Feds to Alaska: Spend permanent fund to rescue bypass mail

The inspector general for the U.S. Postal Service wants changes to the bypass mail program that helps underpin life in rural Alaska, and even suggests the state dip into its permanent fund to pay for a program that lost $73 million in the last fiscal year, according to the Associated Press.

The inspector general report notes that the financially strapped post office has little leeway to control the program's costs, which subsidizes Alaska's aviation industry, according to the article. The title of the report is "Alaska Bypass: Beyond its Original Purpose."

Alaska's late U.S. Sen. Ted Stevens is credited with creating the subsidy in the 1970s to get freight shipped regularly to scores of rural Alaska villages accessible only by air.

The program pays private air carriers to deliver that bulk freight as well as mail. Supporters say it helps rural villages in roadless regions stay linked to the outside world, while also lowering the cost of travel, store-sold groceries and other goods that are often shipped as bulk freight. The freight -- ranging from Cokes to milk to frozen meat -- is delivered directly to private air carriers and doesn't need to be handled by the U.S. Postal Service.
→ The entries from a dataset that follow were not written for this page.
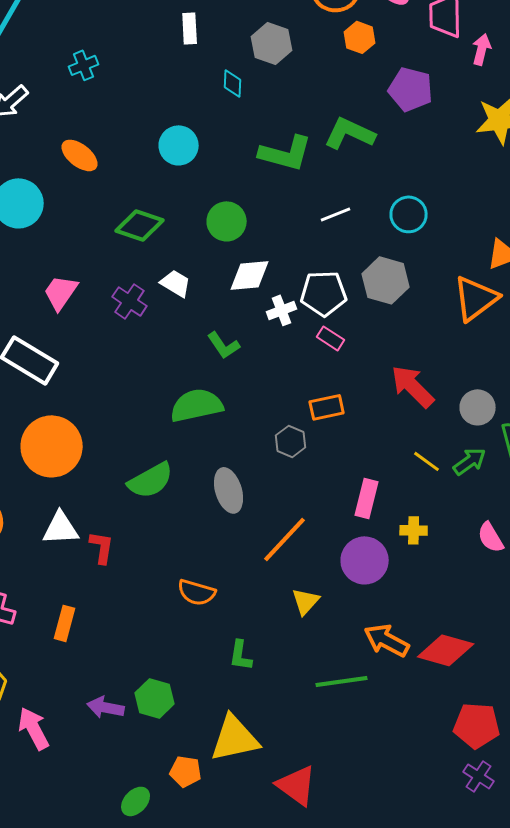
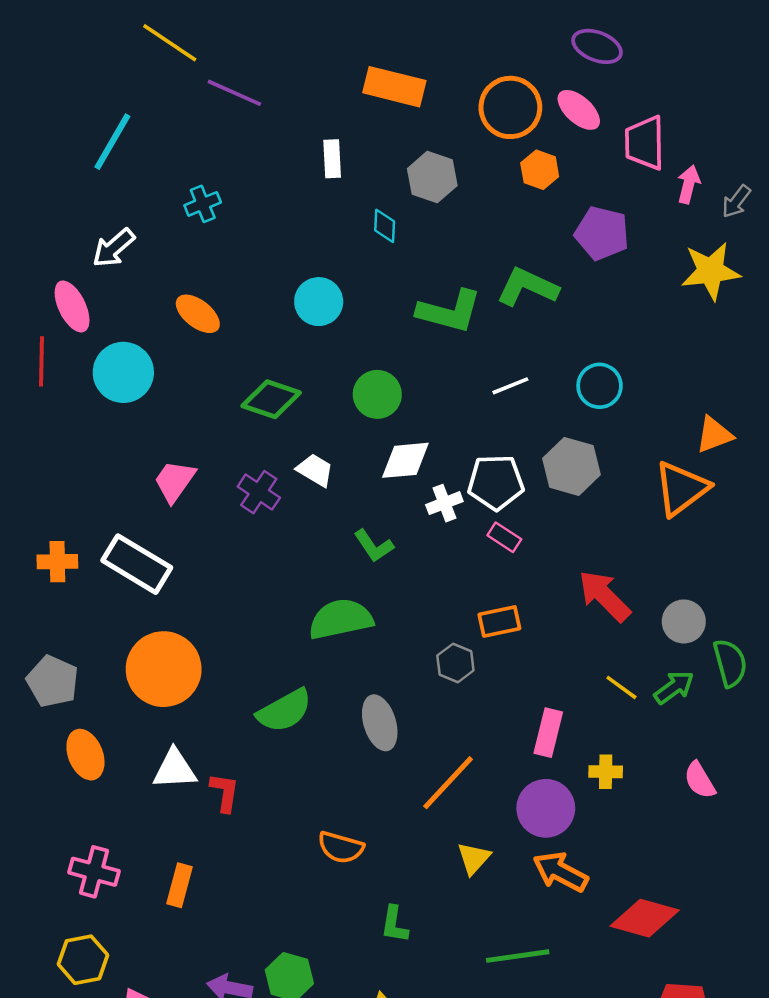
orange arrow: (387, 640) -> (560, 872), moved

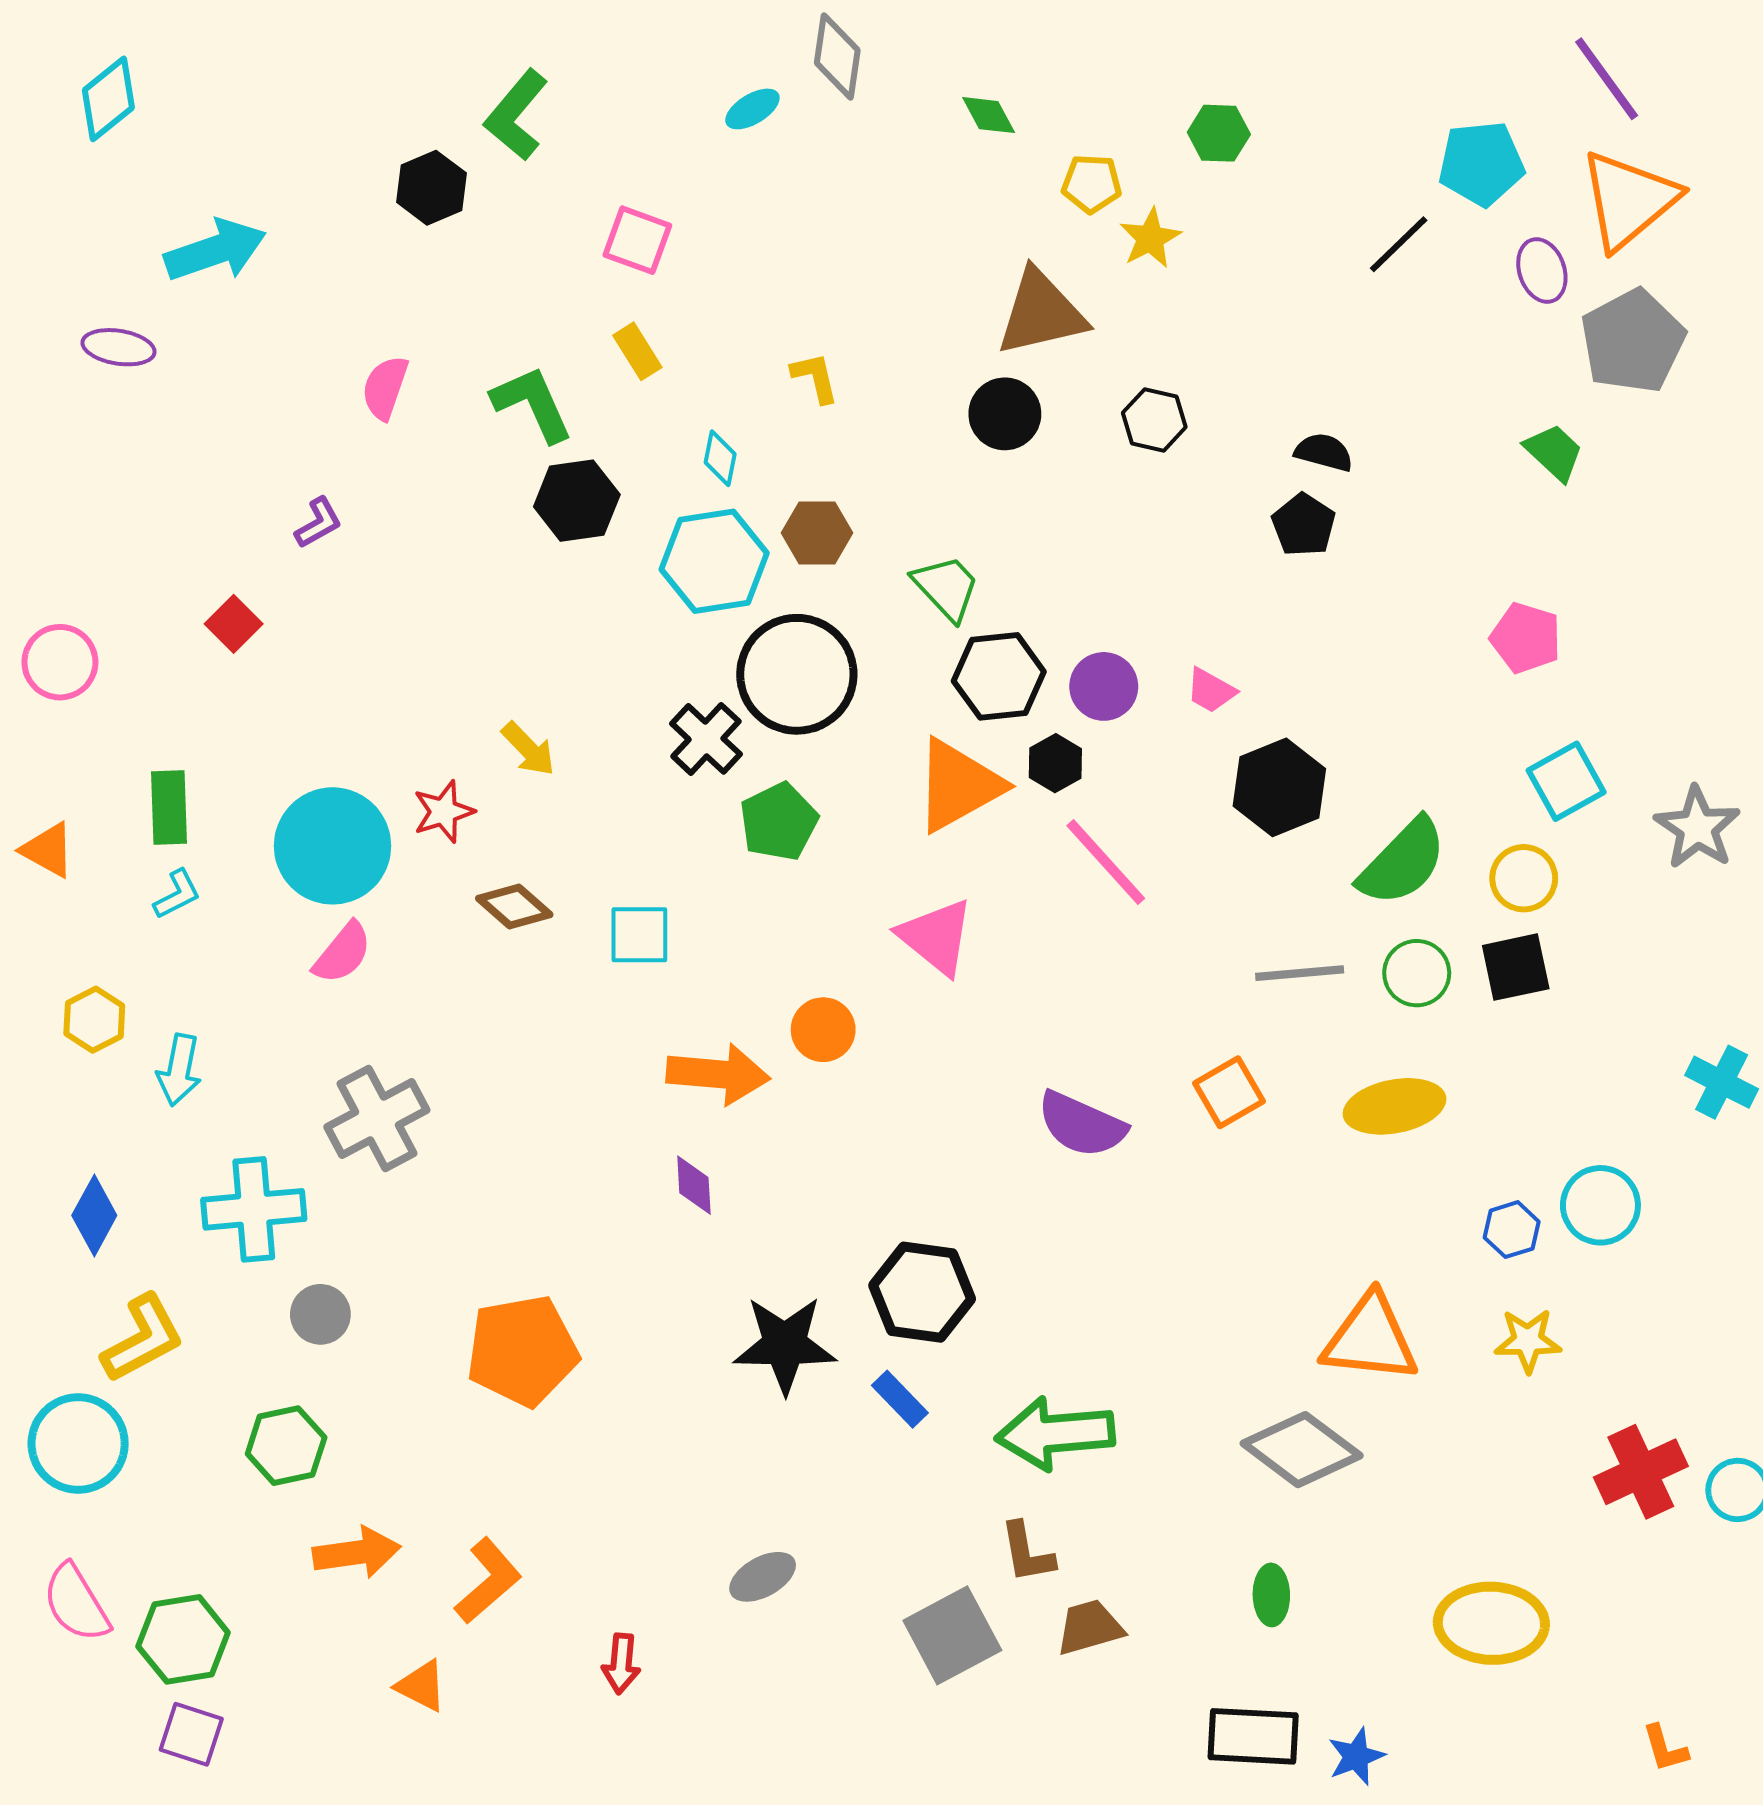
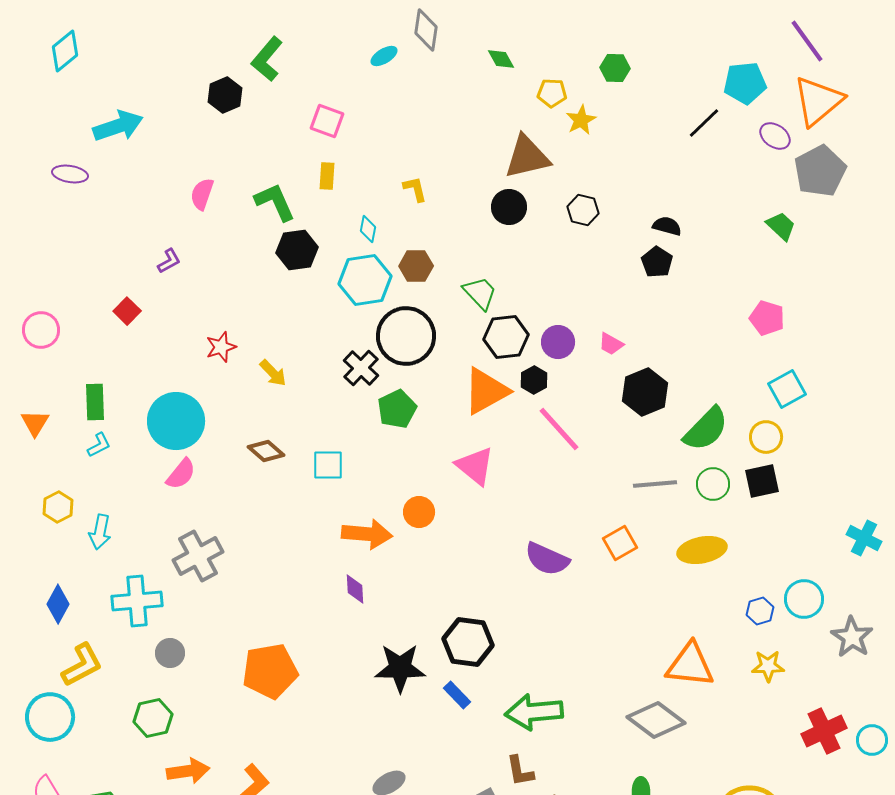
purple ellipse: (1542, 271) -> (775, 136), turned -36
yellow rectangle: (637, 351) -> (327, 176), turned 36
red star: (444, 812) -> (221, 347), moved
gray star: (1697, 828) -> (852, 637), moved
orange triangle: (48, 850) -> (35, 423), turned 32

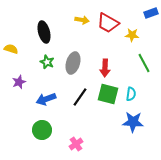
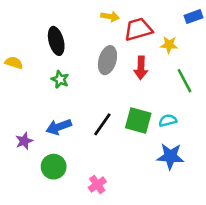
yellow arrow: (82, 20) -> (110, 17), moved
red trapezoid: (108, 23) -> (138, 29), turned 135
gray ellipse: (73, 63) -> (107, 60), moved
red arrow: (105, 68) -> (141, 68), moved
purple star: (19, 82) -> (24, 141), moved
cyan semicircle: (131, 94) -> (168, 120), turned -112

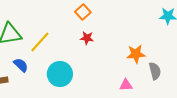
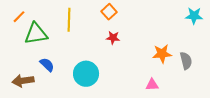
yellow line: (40, 42) -> (69, 20), moved, turned -40
gray semicircle: (155, 71) -> (186, 61), moved

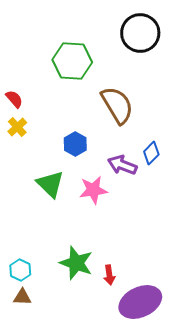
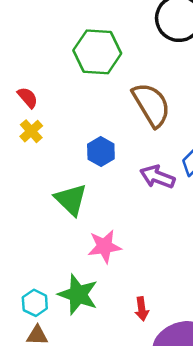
pink star: (93, 190) -> (104, 246), moved
green star: (76, 263) -> (78, 294), moved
The program has been a target for years as the Postal Service struggles to survive, with Alaska's Congressional delegation countering that mail delivery is considered a right of all Americans, the article notes. Recently, controversial California U.S. Rep. Darrell Issa also suggested the state of Alaska pick up the tab for bypass losses. The inspector general goes so far as to suggest that the state, or the federal government, should reimburse the program for losses. Traditionally, that has been around $50 million a year, a Postal Service official said.